*** Opening of Data listing ***
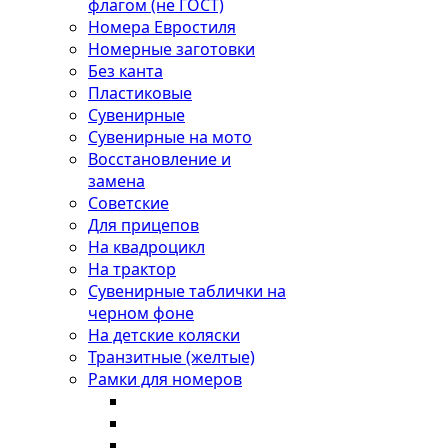
флагом (не ГОСТ)
Номера Евростиля
Номерные заготовки
Без канта
Пластиковые
Сувенирные
Сувенирные на мото
Восстановление и
замена
Советские
Для прицепов
На квадроцикл
На трактор
Сувенирные таблички на
черном фоне
На детские коляски
Транзитные (желтые)
Рамки для номеров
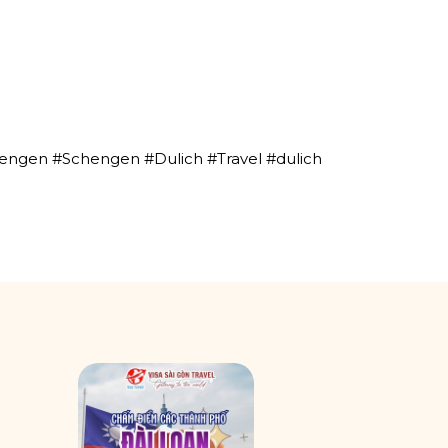
engen #Schengen #Dulich #Travel #dulich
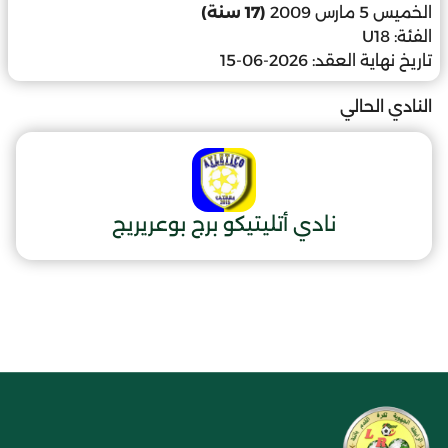
الخميس 5 مارس 2009
(17 سنة)
الفئة:
U18
تاريخ نهاية العقد:
2026-06-15
النادي الحالي
نادي أتليتيكو برج بوعريريج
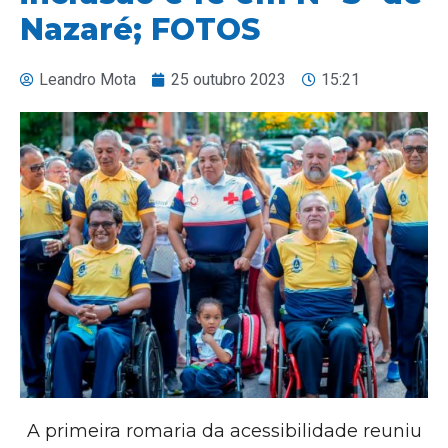
Nazaré; FOTOS
Leandro Mota
25 outubro 2023
15:21
A primeira romaria da acessibilidade reuniu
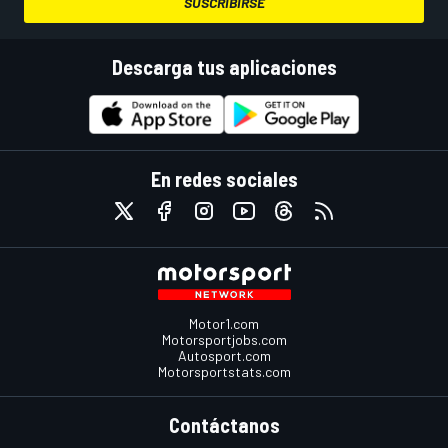
SUSCRIBIRSE
Descarga tus aplicaciones
En redes sociales
Motor1.com
Motorsportjobs.com
Autosport.com
Motorsportstats.com
Contáctanos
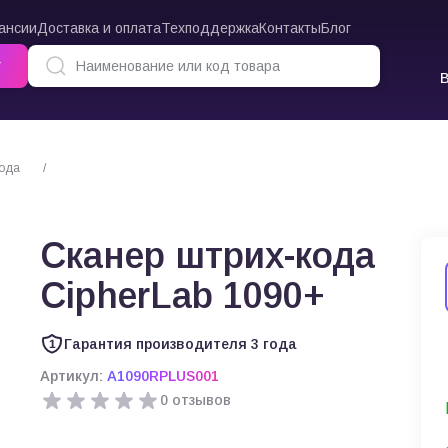
ансии
Доставка и оплата
Техподдержка
Контакты
Блог
г
кода
Сканер штрих-кода CipherLab 1090+
Сканер штрих-кода
CipherLab 1090+
Гарантия производителя 3 года
Артикул:
A1090RPLUS001
0 отзывов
*** Close of Data listing ***
▶ **Aim of the exercise**
Nothing but the exact text of the records should appear in your answer, with no pictures. Please write it out.

▶ **Exercise answer**
флагом (не ГОСТ)
Номера Евростиля
Номерные заготовки
Без канта
Пластиковые
Сувенирные
Сувенирные на мото
Восстановление и
замена
Советские
Для прицепов
На квадроцикл
На трактор
Сувенирные таблички на
черном фоне
На детские коляски
Транзитные (желтые)
Рамки для номеров
engen #Schengen #Dulich #Travel #dulich
الخميس 5 مارس 2009
(17 سنة)
الفئة:
U18
تاريخ نهاية العقد:
2026-06-15
النادي الحالي
نادي أتليتيكو برج بوعريريج
Nazaré; FOTOS
Leandro Mota
25 outubro 2023
15:21
A primeira romaria da acessibilidade reuniu
SUSCRIBIRSE
Descarga tus aplicaciones
En redes sociales
Motor1.com
Motorsportjobs.com
Autosport.com
Motorsportstats.com
Contáctanos
ансии
Доставка и оплата
Техподдержка
Контакты
Блог
г
кода
Сканер штрих-кода CipherLab 1090+
Сканер штрих-кода
CipherLab 1090+
Гарантия производителя 3 года
Артикул:
A1090RPLUS001
0 отзывов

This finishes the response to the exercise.